NVIDIA GeForce GTX 1650 Max-Q
The Nvidia GeForce GTX 1650 with Max-Q design is a mobile graphics card that is based on the Turing architecture (TU117 chip). Compared to the faster RTX 2000 GPUs (e.g. RTX 2060), the 1650 integrates no Raytracing or Tensor cores. It is designed for thin and light laptops and about 10-15% slower than a regular GTX 1650 for laptops (depending on the cooling capabilities).
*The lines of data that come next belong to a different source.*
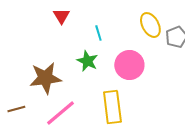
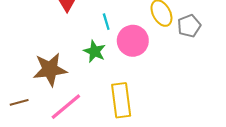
pink circle: (129, 65) -> (133, 41), moved

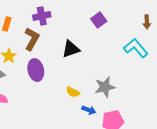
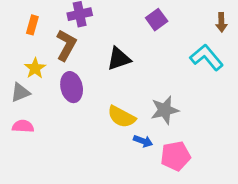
yellow semicircle: (73, 92) -> (121, 117), size x1.5

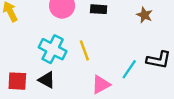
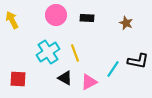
cyan cross: (53, 49) -> (48, 52), turned 30
black triangle: (47, 80) -> (65, 78), moved

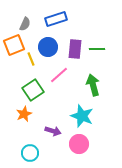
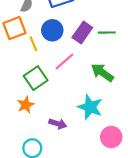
purple rectangle: (75, 49) -> (82, 33), turned 30
green arrow: (93, 85) -> (102, 73), turned -40
pink circle: (79, 144) -> (111, 137), moved

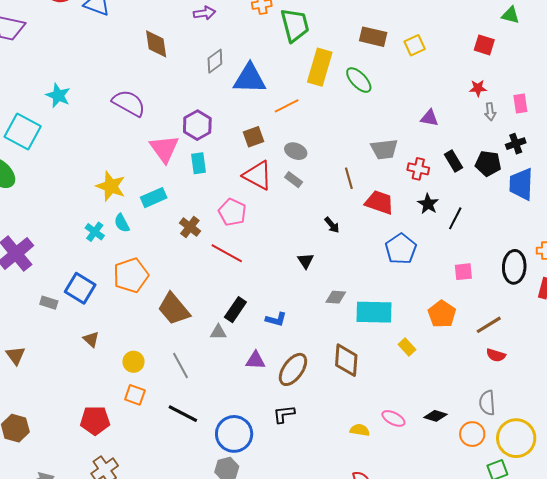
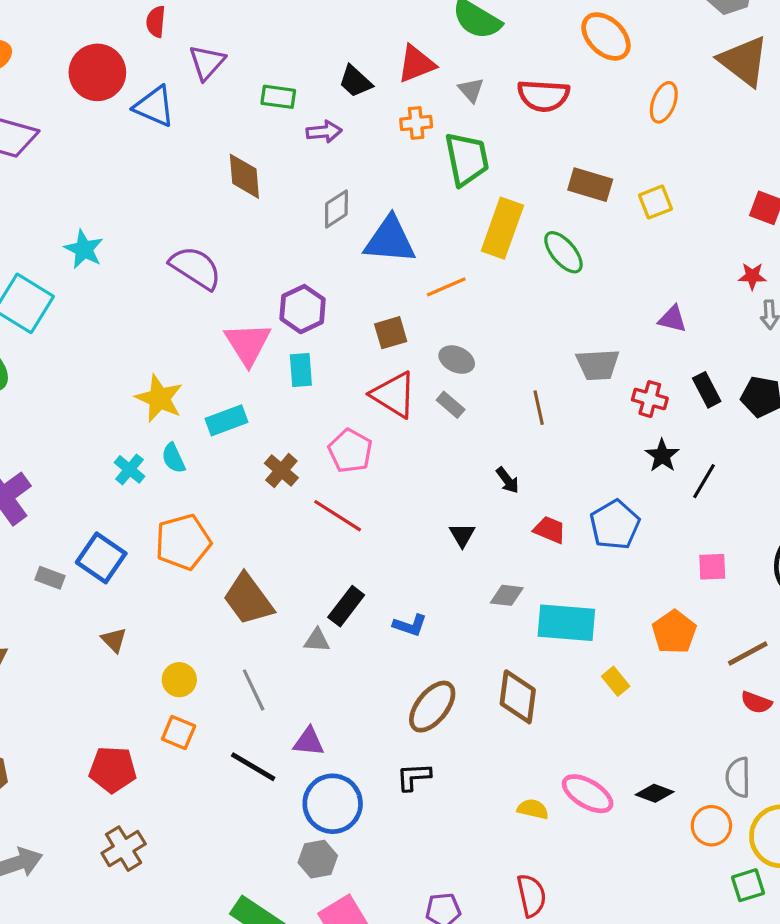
red trapezoid: (379, 202) -> (550, 530), moved, size x0.7
purple triangle: (255, 360) -> (309, 742), moved
pink ellipse: (393, 418) -> (588, 794), size x1.4

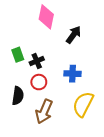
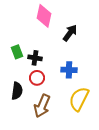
black cross: (37, 61) -> (35, 58), turned 32

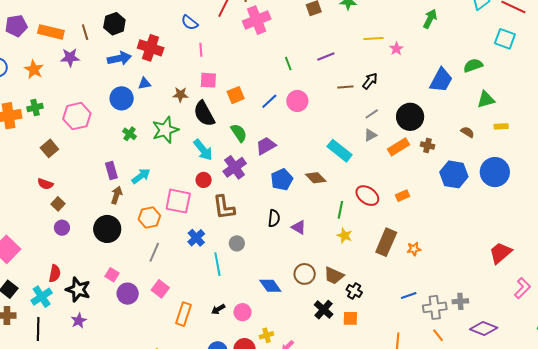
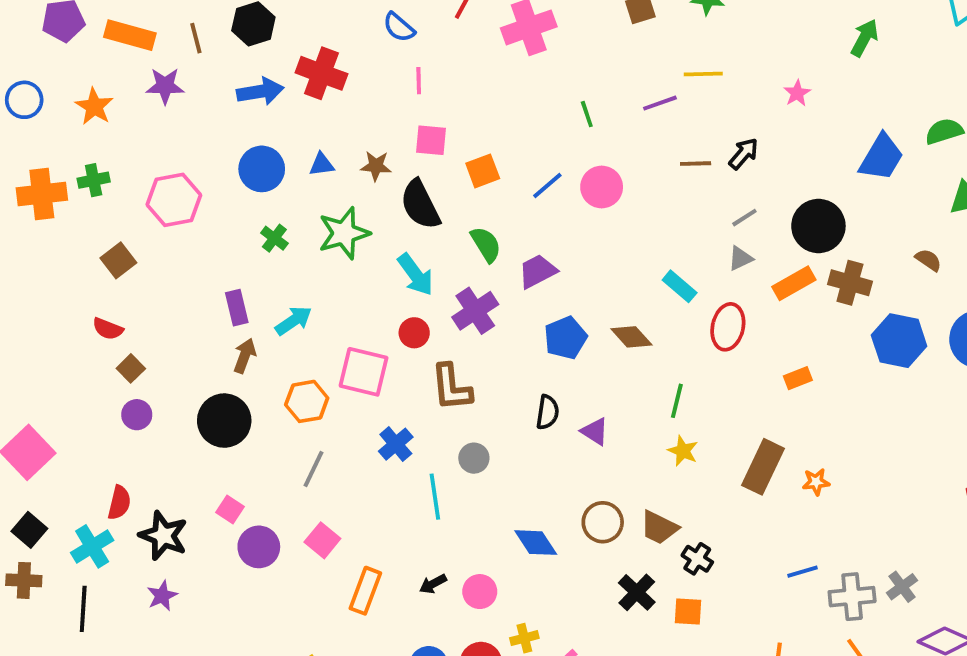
yellow line: (374, 39) -> (703, 74), moved
blue triangle: (144, 83) -> (322, 164), moved
brown cross: (427, 145) -> (850, 283), size x1.5
cyan rectangle: (340, 151) -> (680, 286), size x0.7
red ellipse: (367, 196) -> (728, 327), moved, turned 65
gray cross: (460, 301) -> (902, 587), turned -35

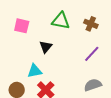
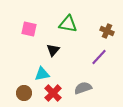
brown cross: (91, 24) -> (107, 31), moved
gray semicircle: (93, 85) -> (83, 88), moved

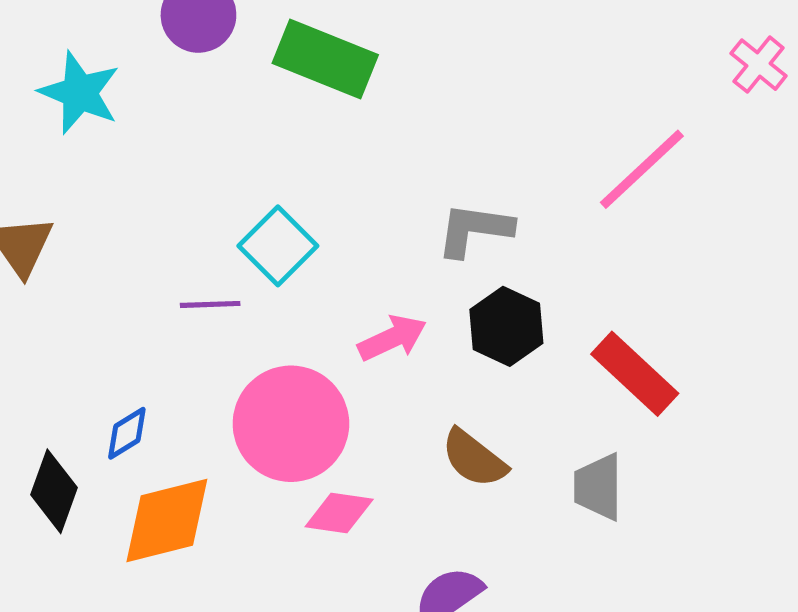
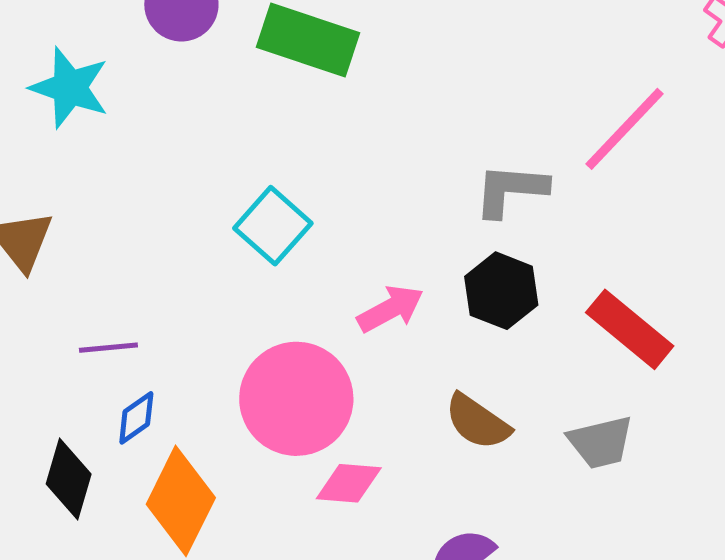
gray L-shape: (474, 230) -> (511, 190), moved
purple line: (210, 304) -> (108, 348), moved
gray trapezoid: (598, 487) -> (601, 442), turned -100
orange diamond: (167, 520) -> (181, 501), turned -46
According to the specifications, the Max-Q variant clocks 20% slower for the base speed and 27% for the boost speed.
The performance should be slightly faster than the old GeForce GTX 1050 Ti Max-Q.
The Turing generation did not only introduce raytracing for the RTX cards, but also optimized the architecture of the cores and caches. According to Nvidia the CUDA cores offer now a concurrent execution of floating point and integer operations for increased performance in compute-heavy workloads of modern games. Furthermore, the caches were reworked (new unified memory architecture with twice the cache compared to Pascal). This leads to 50% more instructions per clock and a 40% more power efficient usage compared to Pascal.
Compared to the bigger Turing chips (like the TU116 of the GTX 1660 Ti and the RTX lineup), the TU117 does not include the new NVENC encoder but an older one similar to the one used in Pascal and Volta.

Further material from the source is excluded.